Dear Mrs. Concerned About My Daughter’s Disney Princesses,
I just wanted you to know, my daughter is turning out fine.
She’s eight now. Straight A’s in school. Piano lessons, basketball, rides her bike, hangs out with her friends. She’s confident, tender, loves Jesus and Sunday school, alternates between playing nicely with her siblings and fighting with them, and still believes in Santa and that the Elf flies to the North Pole and back every night.
She was four when you had what was not your first conversation with me about the subject of princesses. Disney Princesses to be exact. You were against them. There are so many reasons. Body image, sexuality, reliance on a prince for rescue, commercialism, and little girls being convinced the world should cater to their whim.
At the time, my daughter was in love with Cinderella – and had been from the time she could say her first words. I will go so far as to use the word obsessed. Princess clothes, shoes, dolls, toys, books. It was all princesses. Any time she was asked what she would like for her birthday or what she was saving her money for – princesses. By this point we were all growing weary of princesses. So when you again launched into another monologue on the pitfalls of parents who princess, it made me think.
What if you’re right? How will I know? What are the signs our daughter is growing up princess flawed? Singing and dancing as primary form of communication? Expecting small woodland animals to clean her bedroom? Speaking to her mirror? Do I take her to therapy? Are there psychologists that specialize in Disney?
She happened to be nearby the final time you condemned princesses. Her eyes grew wider and wider and I could read her thoughts – my mom is going to box up my princesses and I will never see them again. But just then, as you began to segue into why a woman in your church doesn’t let her daughter have anything Tinker Bell (again, I plead guilty), my four year old spoke up.
“I don’t know why anyone wouldn’t love princesses,” she said. “God is a King and He’s also our Dad and that makes every girl a princess.”
Well there wasn’t much to add to that argument. Discussion complete.
I’ve waited and watched and worried. Don’t all moms? When my son was four and his sister was away, he asked if he could play with her Barbies. I said yes and began to ponder how to handle gender confusion.
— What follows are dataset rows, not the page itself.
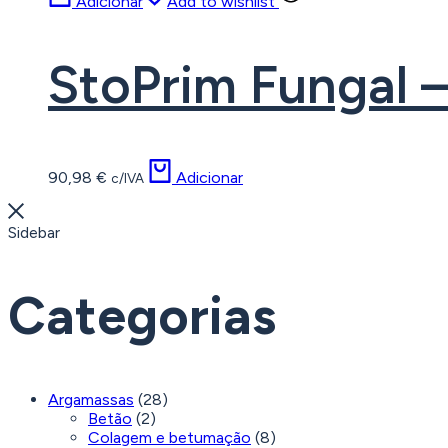
Adicionar
Add to wishlist
StoPrim Fungal –
90,98
€
Adicionar
c/IVA
Sidebar
Categorias
Argamassas
(28)
Betão
(2)
Colagem e betumação
(8)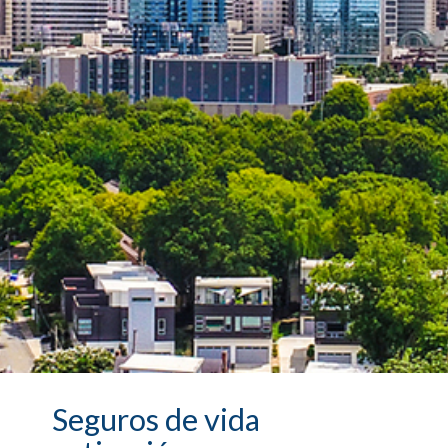
Seguros de vida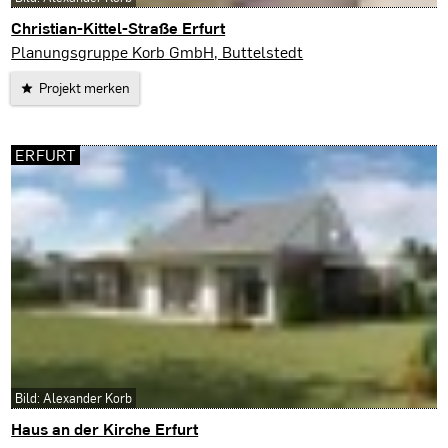
Christian-Kittel-Straße Erfurt
Erfurt
Planungsgruppe Korb GmbH, Buttelstedt
Projekt merken
ERFURT
Bild: Alexander Korb
Haus an der Kirche Erfurt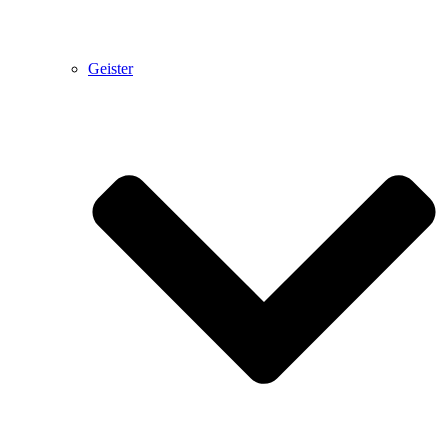
Geister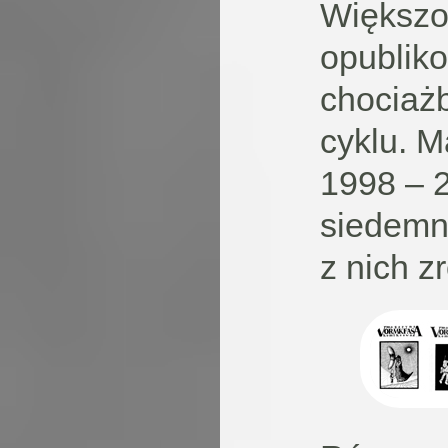
Większo
opubliko
chociaż
cyklu. M
1998 – 2
siedemn
z nich z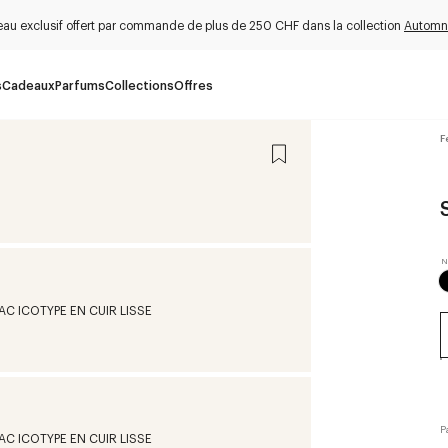
au exclusif offert par commande de plus de 250 CHF dans la collection
Automn
s
Cadeaux
Parfums
Collections
Offres
F
P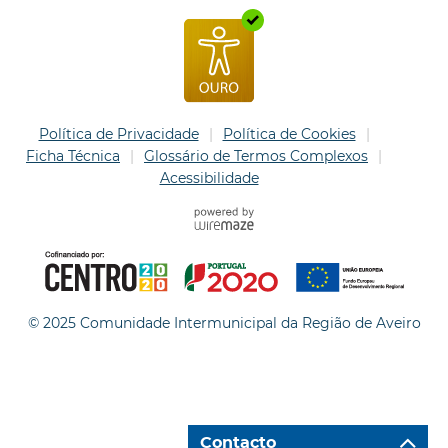
Política de Privacidade
Política de Cookies
Ficha Técnica
Glossário de Termos Complexos
Acessibilidade
© 2025 Comunidade Intermunicipal da Região de Aveiro
Contacto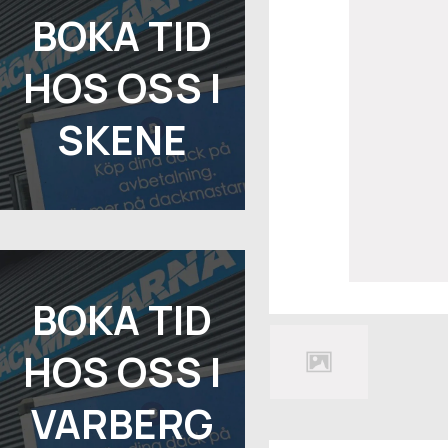
BOKA TID
HOS OSS I
SKENE
BOKA TID
HOS OSS I
VARBERG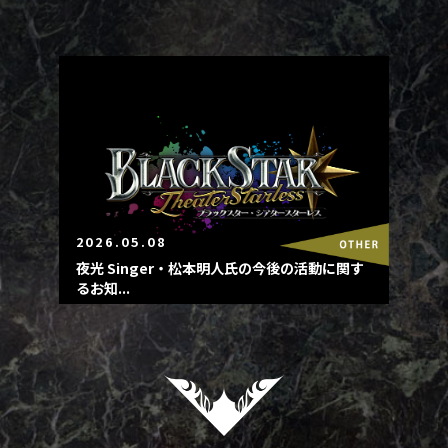
2026.05.08
夜光 Singer・松本明人氏の今後の活動に関す
るお知...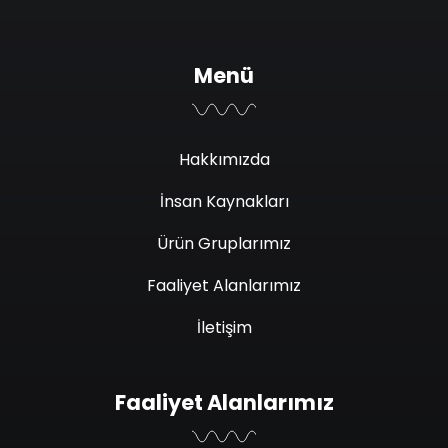
Menü
Hakkımızda
İnsan Kaynakları
Ürün Gruplarımız
Faaliyet Alanlarımız
İletişim
Faaliyet Alanlarımız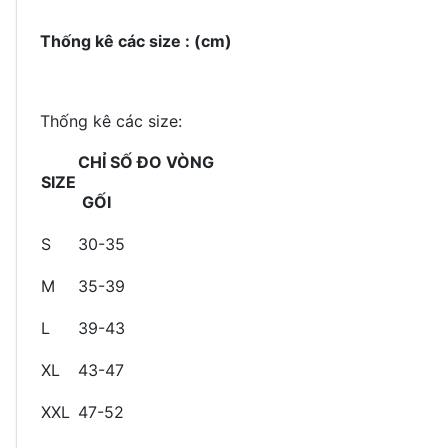
Thống kê các size : (cm)
Thống kê các size:
CHỈ SỐ ĐO VÒNG
SIZE
GỐI
S
30-35
M
35-39
L
39-43
XL
43-47
XXL
47-52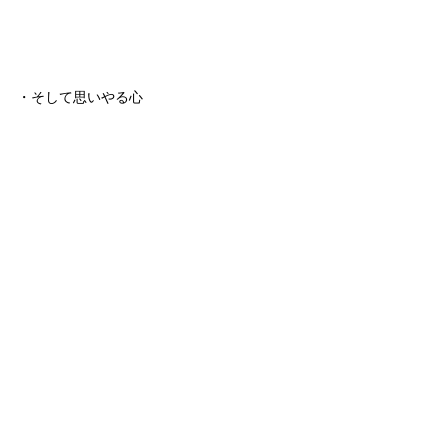
・そして思いやる心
A few minutes later I heard him calling, “Help! Help!” in a high pitched Barbie voice as he systematically ran each one over with a Tonka truck. Lovely. I’m apparently raising a sociopath. My youngest daughter is now three. She lives for Jake and the Neverland Pirates. She can turn any object into a sword, continually commands her siblings to walk the plank, and refers to people as “me hearties.” I don’t even blink anymore. Whatever.
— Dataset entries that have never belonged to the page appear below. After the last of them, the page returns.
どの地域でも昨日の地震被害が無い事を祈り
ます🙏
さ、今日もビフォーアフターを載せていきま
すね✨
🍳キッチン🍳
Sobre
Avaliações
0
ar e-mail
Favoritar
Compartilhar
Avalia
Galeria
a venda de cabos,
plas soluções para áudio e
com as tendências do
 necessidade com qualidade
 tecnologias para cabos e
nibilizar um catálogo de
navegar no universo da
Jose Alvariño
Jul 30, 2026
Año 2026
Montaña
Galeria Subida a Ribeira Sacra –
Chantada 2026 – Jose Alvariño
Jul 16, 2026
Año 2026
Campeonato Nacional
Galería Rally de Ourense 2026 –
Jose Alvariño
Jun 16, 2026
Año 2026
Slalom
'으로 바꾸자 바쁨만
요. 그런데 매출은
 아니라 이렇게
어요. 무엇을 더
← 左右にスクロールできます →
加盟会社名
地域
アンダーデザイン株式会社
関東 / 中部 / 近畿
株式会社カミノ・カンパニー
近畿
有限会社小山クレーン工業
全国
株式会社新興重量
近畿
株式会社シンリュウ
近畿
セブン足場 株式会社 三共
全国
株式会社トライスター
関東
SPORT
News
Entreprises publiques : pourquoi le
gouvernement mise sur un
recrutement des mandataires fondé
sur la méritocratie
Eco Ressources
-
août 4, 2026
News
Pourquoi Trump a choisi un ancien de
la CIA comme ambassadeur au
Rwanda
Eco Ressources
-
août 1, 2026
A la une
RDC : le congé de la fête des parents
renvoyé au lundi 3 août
A few months ago my eldest told me she thinks she’s getting too old for princesses and can we please redo her room. Hot pink and black. An unfamiliar ache as I forced back tears. I knew this day was coming. I had noticed the dresses and matching hairbows were getting pushed to the back of the closet. I was no longer asked for help getting ready in the morning, since a messy ponytail with a grungy T-shirt and jeans has become the new uniform. Books about how to be a princess (controversial advice like being kind and remembering your manners) have been replaced with Who Was? biographies, the Little House series, and “I Survived…”
A couple weeks ago she packed up some princess toys to give to kids that don’t have many things to play with. She picked out some to hand off to her cousin. She neatly boxed up ones she doesn’t play with but isn’t ready to part with and slid them under her bed. She’s counting down the days till she turns nine, which is when she gets the birthday present of a room renovation.
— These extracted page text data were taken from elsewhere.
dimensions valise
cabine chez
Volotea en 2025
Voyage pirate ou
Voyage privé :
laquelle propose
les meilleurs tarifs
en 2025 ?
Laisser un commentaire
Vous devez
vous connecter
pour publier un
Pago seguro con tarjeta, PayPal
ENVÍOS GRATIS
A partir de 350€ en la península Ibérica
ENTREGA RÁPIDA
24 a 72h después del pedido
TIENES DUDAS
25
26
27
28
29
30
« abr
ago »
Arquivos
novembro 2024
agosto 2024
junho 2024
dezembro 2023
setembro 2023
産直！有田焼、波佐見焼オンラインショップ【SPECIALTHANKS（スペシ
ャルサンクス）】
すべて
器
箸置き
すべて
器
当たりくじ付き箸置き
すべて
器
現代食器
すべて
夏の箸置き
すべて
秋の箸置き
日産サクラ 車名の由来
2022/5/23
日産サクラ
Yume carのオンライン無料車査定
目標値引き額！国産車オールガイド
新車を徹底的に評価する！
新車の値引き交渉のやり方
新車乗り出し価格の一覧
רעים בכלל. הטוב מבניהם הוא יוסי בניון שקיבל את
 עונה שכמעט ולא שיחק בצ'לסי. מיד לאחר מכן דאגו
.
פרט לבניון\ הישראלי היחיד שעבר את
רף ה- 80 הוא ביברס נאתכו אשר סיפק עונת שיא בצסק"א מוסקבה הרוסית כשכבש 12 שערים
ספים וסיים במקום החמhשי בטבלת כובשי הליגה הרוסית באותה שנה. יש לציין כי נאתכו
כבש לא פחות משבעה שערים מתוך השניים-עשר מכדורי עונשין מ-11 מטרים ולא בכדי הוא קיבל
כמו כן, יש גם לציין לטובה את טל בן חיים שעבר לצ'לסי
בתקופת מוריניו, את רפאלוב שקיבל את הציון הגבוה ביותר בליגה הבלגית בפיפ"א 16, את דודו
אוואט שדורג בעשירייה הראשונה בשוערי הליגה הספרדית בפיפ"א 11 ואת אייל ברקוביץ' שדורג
While she was at school today I looked around her bedroom. She decorated her Christmas tree yesterday and reminded me this will probably be the last time she uses princesses on it. I take in her wall – coloring book pages I colored and framed for her when we were dirt poor hang over photographs of her with each princess at Disney from when we weren’t. Soon it will all be gone. Replaced with garish hot pink and wild zebra stripes. And as we work on the new look, I will recognize that this too is temporary and the pink will one day turn to posters of bands whose music I will hate and school colors and makeup and smelly sports uniforms. And I will ache and fight tears.
While I was writing this, my eldest called me from her dad’s cell phone on her way to piano lessons to tell me that she and her kindergartner brother (the sociopath) both had their names on the announcements for reading the most books in November. She’s excited about a play she has a solo in next Sunday. She can’t wait for Christmas vacation because she wants to sleep in and have some “free time to watch cartoons.” Her Christmas list has nothing princess on it. She’s hoping for a tablet (nope), stuff from Bath and Body (sure), an American Girl doll (maybe) and for her brother never to be mean to her again (wouldn’t count on it).
So thank you for your concern. It was duly noted and fretted over. But you can relax. My daughter is turning out just fine.